Gouache and ink on paper

Poetry can transport us to moments, feelings, and human experience. Poetry can condense great vastnesses into something palatable and perhaps, even relatable.
Poet Rainer Maria Rilke‘s Letters to a Young Poet have continuously nurtured my inspiration. When I first read these letters, in what felt like a single sitting but must have been a few days, I was nearing the halfway point of my 16th year. A time when my search for some kind of personal and universal meaning had recently begun.
Through my time of questing, questioning that I suspect will last for the rest of my life, I’ve learned that within the quest for self is a longing for connection. Rilke’s letters began a chain reaction in me that ended in a fairly simple understanding: solitude is not the anthesis to connection. Instead, solitude is the beginning point of relationship, deep and lasting relationship
In “Letter Four” Rilke writes,
love your solitude and try to sing out with the pain it causes you.

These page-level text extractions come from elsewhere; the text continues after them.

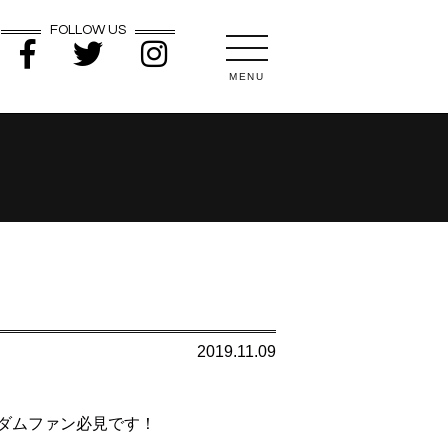
FOLLOW US
MENU
2019.11.09
ダムファン必見です！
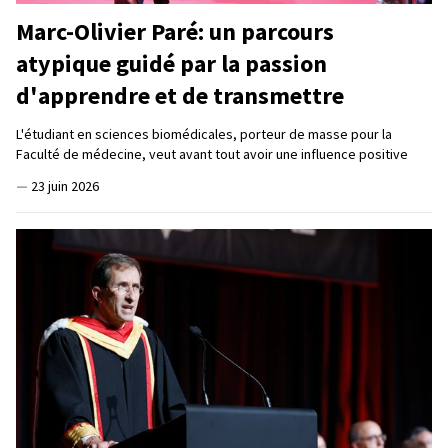
Marc-Olivier Paré: un parcours
atypique guidé par la passion
d'apprendre et de transmettre
L'étudiant en sciences biomédicales, porteur de masse pour la
Faculté de médecine, veut avant tout avoir une influence positive
—
23 juin 2026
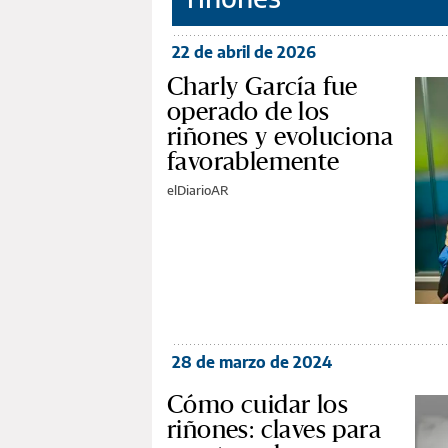
22 de abril de 2026
Charly García fue
operado de los
riñones y evoluciona
favorablemente
elDiarioAR
28 de marzo de 2024
Cómo cuidar los
riñones: claves para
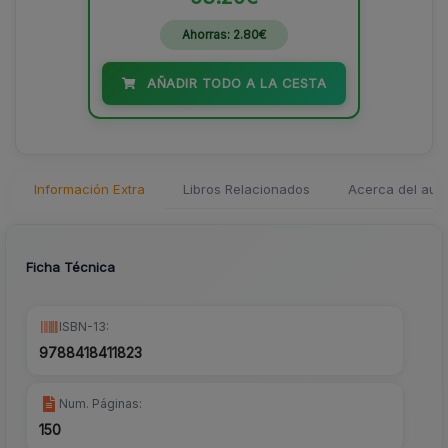
Ahorras: 2.80€
AÑADIR TODO A LA CESTA
Información Extra
Libros Relacionados
Acerca del auto
Ficha Técnica
ISBN-13:
9788418411823
Num. Páginas:
150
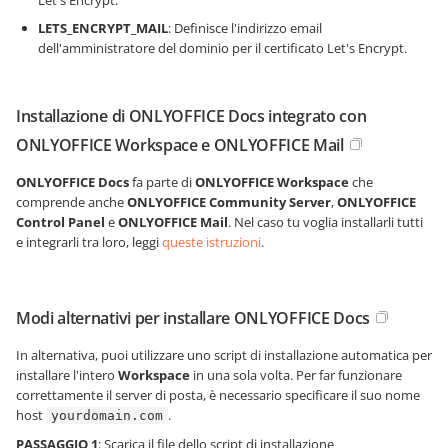
Let's Encrypt.
LETS_ENCRYPT_MAIL
: Definisce l'indirizzo email
dell'amministratore del dominio per il certificato Let's Encrypt.
Installazione di ONLYOFFICE Docs integrato con
ONLYOFFICE Workspace e ONLYOFFICE Mail
ONLYOFFICE Docs
fa parte di
ONLYOFFICE Workspace
che
comprende anche
ONLYOFFICE Community Server
,
ONLYOFFICE
Control Panel
e
ONLYOFFICE Mail
. Nel caso tu voglia installarli tutti
e integrarli tra loro, leggi
queste istruzioni
.
Modi alternativi per installare ONLYOFFICE Docs
In alternativa, puoi utilizzare uno script di installazione automatica per
installare l'intero
Workspace
in una sola volta. Per far funzionare
correttamente il server di posta, è necessario specificare il suo nome
host
.
yourdomain.com
PASSAGGIO 1
: Scarica il file dello script di installazione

In the years that have passed since I first read the letters, I’ve begun to comprehend solitude’s ability to make humans sing out. For it is within solitude that art is made, it is within solitude that letters are written, and it is because of solitude that we, as people, can understand and relish our togetherness.
In “Letter Seven” Rilke writes of the necessity solitude plays in the relationship “between one human being and another”:
the love that consists in this: that two solitudes protect and border and greet each other.
With today’s piece, I wonder what would happen if people were to–in our daily lives, in small acts– embrace our solitudes and let them border, protect, and greet each other. Think about it… what would happen?